EXERCISE MATERIALS —
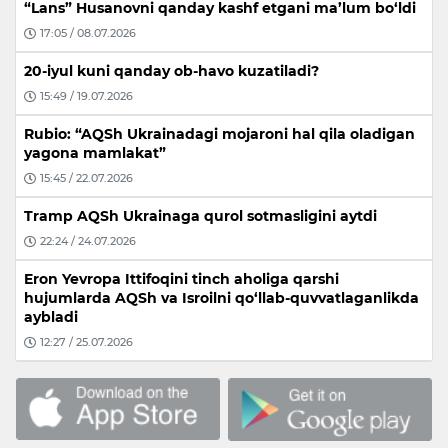
“Lans” Husanovni qanday kashf etgani ma’lum bo‘ldi
17:05 / 08.07.2026
20-iyul kuni qanday ob-havo kuzatiladi?
15:49 / 19.07.2026
Rubio: “AQSh Ukrainadagi mojaroni hal qila oladigan
yagona mamlakat”
15:45 / 22.07.2026
Tramp AQSh Ukrainaga qurol sotmasligini aytdi
22:24 / 24.07.2026
Eron Yevropa Ittifoqini tinch aholiga qarshi
hujumlarda AQSh va Isroilni qo‘llab-quvvatlaganlikda
aybladi
12:27 / 25.07.2026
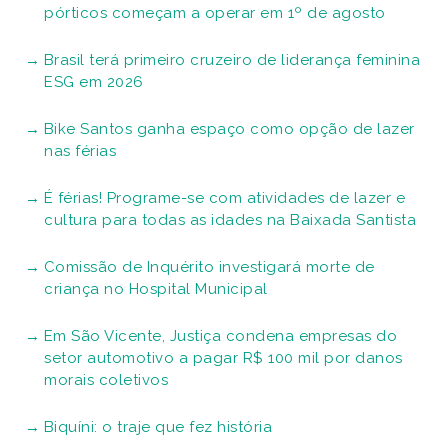
pórticos começam a operar em 1º de agosto
Brasil terá primeiro cruzeiro de liderança feminina
ESG em 2026
Bike Santos ganha espaço como opção de lazer
nas férias
É férias! Programe-se com atividades de lazer e
cultura para todas as idades na Baixada Santista
Comissão de Inquérito investigará morte de
criança no Hospital Municipal
Em São Vicente, Justiça condena empresas do
setor automotivo a pagar R$ 100 mil por danos
morais coletivos
Biquíni: o traje que fez história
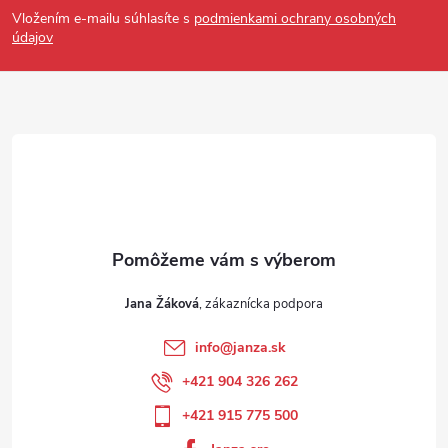
Vložením e-mailu súhlasíte s
podmienkami ochrany osobných
údajov
Jana Žáková
info
@
janza.sk
+421 904 326 262
+421 915 775 500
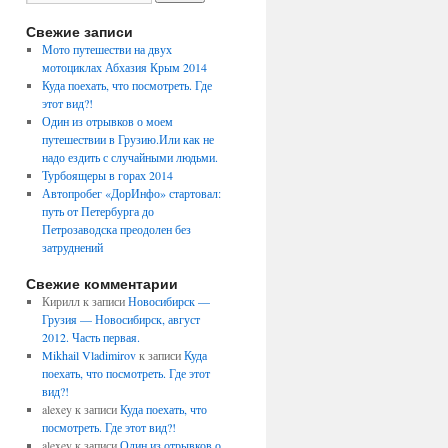
Свежие записи
Мото путешестви на двух
мотоциклах Абхазия Крым 2014
Куда поехать, что посмотреть. Где
этот вид?!
Один из отрывков о моем
путешествии в Грузию.Или как не
надо ездить с случайными людьми.
Турбоящеры в горах 2014
Автопробег «ДорИнфо» стартовал:
путь от Петербурга до
Петрозаводска преодолен без
затруднений
Свежие комментарии
Кирилл
к записи
Новосибирск —
Грузия — Новосибирск, август
2012. Часть первая.
Mikhail Vladimirov
к записи
Куда
поехать, что посмотреть. Где этот
вид?!
alexey
к записи
Куда поехать, что
посмотреть. Где этот вид?!
alexey
к записи
Один из отрывков о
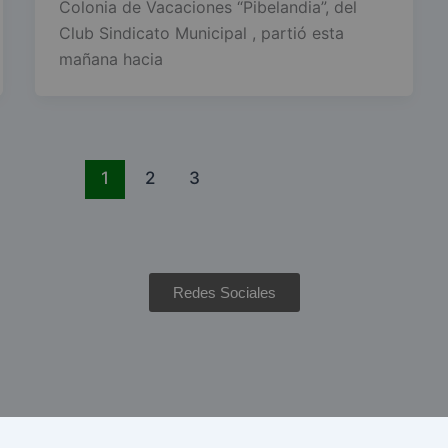
Colonia de Vacaciones “Pibelandia”, del
Club Sindicato Municipal , partió esta
mañana hacia
1
2
3
Redes Sociales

PROBLEM TO WORK ON —
Line by line, return the listing above exactly, leaving out its pictures.

EXERCISE SOLUTION —
“Lans” Husanovni qanday kashf etgani ma’lum bo‘ldi
17:05 / 08.07.2026
20-iyul kuni qanday ob-havo kuzatiladi?
15:49 / 19.07.2026
Rubio: “AQSh Ukrainadagi mojaroni hal qila oladigan
yagona mamlakat”
15:45 / 22.07.2026
Tramp AQSh Ukrainaga qurol sotmasligini aytdi
22:24 / 24.07.2026
Eron Yevropa Ittifoqini tinch aholiga qarshi
hujumlarda AQSh va Isroilni qo‘llab-quvvatlaganlikda
aybladi
12:27 / 25.07.2026
pórticos começam a operar em 1º de agosto
Brasil terá primeiro cruzeiro de liderança feminina
ESG em 2026
Bike Santos ganha espaço como opção de lazer
nas férias
É férias! Programe-se com atividades de lazer e
cultura para todas as idades na Baixada Santista
Comissão de Inquérito investigará morte de
criança no Hospital Municipal
Em São Vicente, Justiça condena empresas do
setor automotivo a pagar R$ 100 mil por danos
morais coletivos
Biquíni: o traje que fez história
Vložením e-mailu súhlasíte s
podmienkami ochrany osobných
údajov
Jana Žáková
info
@
janza.sk
+421 904 326 262
+421 915 775 500
Свежие записи
Мото путешестви на двух
мотоциклах Абхазия Крым 2014
Куда поехать, что посмотреть. Где
этот вид?!
Один из отрывков о моем
путешествии в Грузию.Или как не
надо ездить с случайными людьми.
Турбоящеры в горах 2014
Автопробег «ДорИнфо» стартовал:
путь от Петербурга до
Петрозаводска преодолен без
затруднений
Свежие комментарии
Кирилл
к записи
Новосибирск —
Грузия — Новосибирск, август
2012. Часть первая.
Mikhail Vladimirov
к записи
Куда
поехать, что посмотреть. Где этот
вид?!
alexey
к записи
Куда поехать, что
посмотреть. Где этот вид?!
alexey
к записи
Один из отрывков о
Colonia de Vacaciones “Pibelandia”, del
Club Sindicato Municipal , partió esta
mañana hacia
1
2
3
Redes Sociales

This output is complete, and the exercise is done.